Saved data entries:
==========
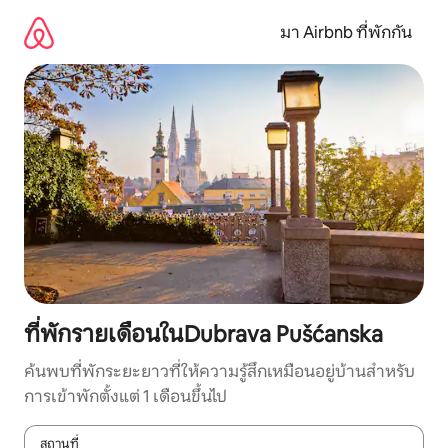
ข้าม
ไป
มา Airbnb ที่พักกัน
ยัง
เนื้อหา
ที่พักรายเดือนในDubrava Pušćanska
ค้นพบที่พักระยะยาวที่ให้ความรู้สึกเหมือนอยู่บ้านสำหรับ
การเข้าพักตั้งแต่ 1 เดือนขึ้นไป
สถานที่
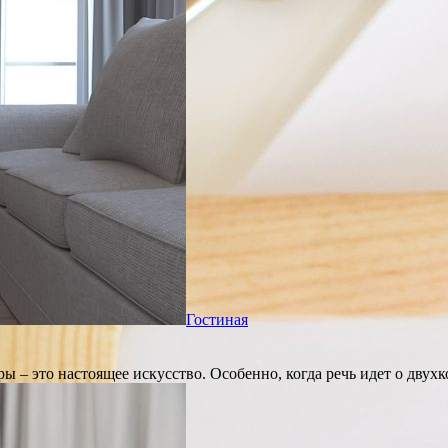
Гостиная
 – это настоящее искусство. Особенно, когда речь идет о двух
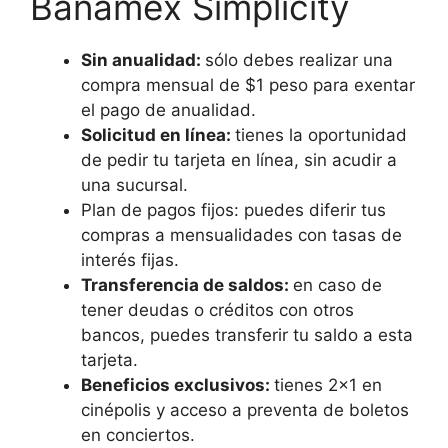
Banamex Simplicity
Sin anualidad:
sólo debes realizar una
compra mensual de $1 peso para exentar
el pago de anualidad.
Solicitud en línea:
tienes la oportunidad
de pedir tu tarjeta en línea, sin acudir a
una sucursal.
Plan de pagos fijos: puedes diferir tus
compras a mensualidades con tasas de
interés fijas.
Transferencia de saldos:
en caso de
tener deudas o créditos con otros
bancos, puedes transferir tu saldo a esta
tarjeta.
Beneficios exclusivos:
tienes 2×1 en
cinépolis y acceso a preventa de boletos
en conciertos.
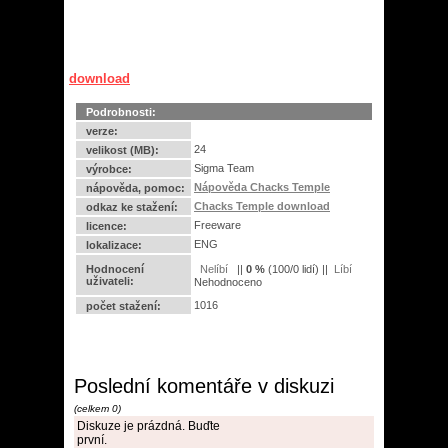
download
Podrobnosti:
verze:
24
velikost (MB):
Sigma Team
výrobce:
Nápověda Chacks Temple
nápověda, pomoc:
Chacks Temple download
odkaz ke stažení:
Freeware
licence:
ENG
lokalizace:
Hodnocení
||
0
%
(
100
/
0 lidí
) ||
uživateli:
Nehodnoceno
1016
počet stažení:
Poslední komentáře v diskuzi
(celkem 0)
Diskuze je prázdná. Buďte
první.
==========
= Task to complete =
Your reply should be the full data above, copied exactly, with no pictures in it.

= Exercise result =
ข้าม
ไป
มา Airbnb ที่พักกัน
ยัง
เนื้อหา
ที่พักรายเดือนในDubrava Pušćanska
ค้นพบที่พักระยะยาวที่ให้ความรู้สึกเหมือนอยู่บ้านสำหรับ
การเข้าพักตั้งแต่ 1 เดือนขึ้นไป
สถานที่
Гостиная
 – это настоящее искусство. Особенно, когда речь идет о двух
Banamex Simplicity
Sin anualidad:
sólo debes realizar una
compra mensual de $1 peso para exentar
el pago de anualidad.
Solicitud en línea:
tienes la oportunidad
de pedir tu tarjeta en línea, sin acudir a
una sucursal.
Plan de pagos fijos: puedes diferir tus
compras a mensualidades con tasas de
interés fijas.
Transferencia de saldos:
en caso de
tener deudas o créditos con otros
bancos, puedes transferir tu saldo a esta
tarjeta.
Beneficios exclusivos:
tienes 2×1 en
cinépolis y acceso a preventa de boletos
en conciertos.
download
Podrobnosti:
verze:
24
velikost (MB):
Sigma Team
výrobce:
Nápověda Chacks Temple
nápověda, pomoc:
Chacks Temple download
odkaz ke stažení:
Freeware
licence:
ENG
lokalizace:
Hodnocení
||
0
%
(
100
/
0 lidí
) ||
uživateli:
Nehodnoceno
1016
počet stažení:
Poslední komentáře v diskuzi
(celkem 0)
Diskuze je prázdná. Buďte
první.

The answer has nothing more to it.